GoogleBot Heralding Blog Search?

    April 28, 2004

GoogleBot’s been requesting non-existant files from root directories lately, leading some to suspect that Google’s planning a blog search addition to their results, possibly even a new link above the search box.

GoogleBot gaining momentum in race with SKyNet for dominance…

Matthew Mullenweg of the Photo Matt blog said, “watching my logs, I’ve been getting random requests from Googlebot for atom.xml and index.rdf files on this site and others. It’s always in the root or in relevant subdirectories (usually /blog or similar). All of these sites run WordPress, and I can promise there is no mention of or links to atom.xml or index.rdf anywhere.
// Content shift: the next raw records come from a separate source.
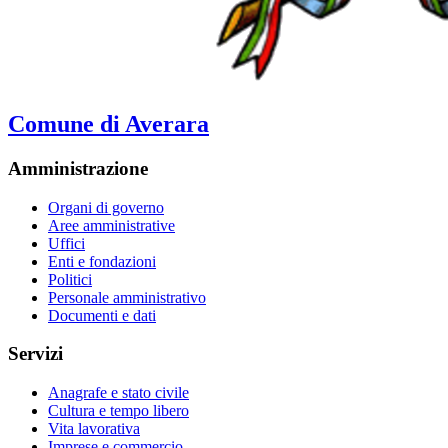
Comune di Averara
Amministrazione
Organi di governo
Aree amministrative
Uffici
Enti e fondazioni
Politici
Personale amministrativo
Documenti e dati
Servizi
Anagrafe e stato civile
Cultura e tempo libero
Vita lavorativa
Imprese e commercio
This means Googlebot is guessing that these files will be there.”

Evan Williams, former CEO of and now Google employee reemphasized GoogleBot’s search for nonexistant files: “in some cases, these files don’t exist where they are requested from, and never have, leading some to speculate that this Google bot is not just crawling links, but looking specifically for feeds.”

Williams mentioned that, “others have pointed out that these filenames are common for two “RSS-like” feed formats, but not for other common types.”

As Blogger, a Google company, recently moved to supporting Atom, an RSS alternative, this GoogleBot exclusion may indicate the exclusion of RSS fed blogs in Google’s future.

Williams gently dismisses this idea: “Is it more likely that this is not a calculated move, but that they are experimenting with crawling feeds in general and that, if they’re going to index them, they probably want as many as possible? And that maybe (hmmm…) they started with Blogger blogs first, since they were handy, and they tended to find feeds at index.rdf and atom.xml, and they haven’t yet optimized their crawler because they’ve been working on other stuff?”

Though Williams is a Google employee it’s important to keep in mind he’s only speculating. Or, as he says himself, “No one tells me anything.”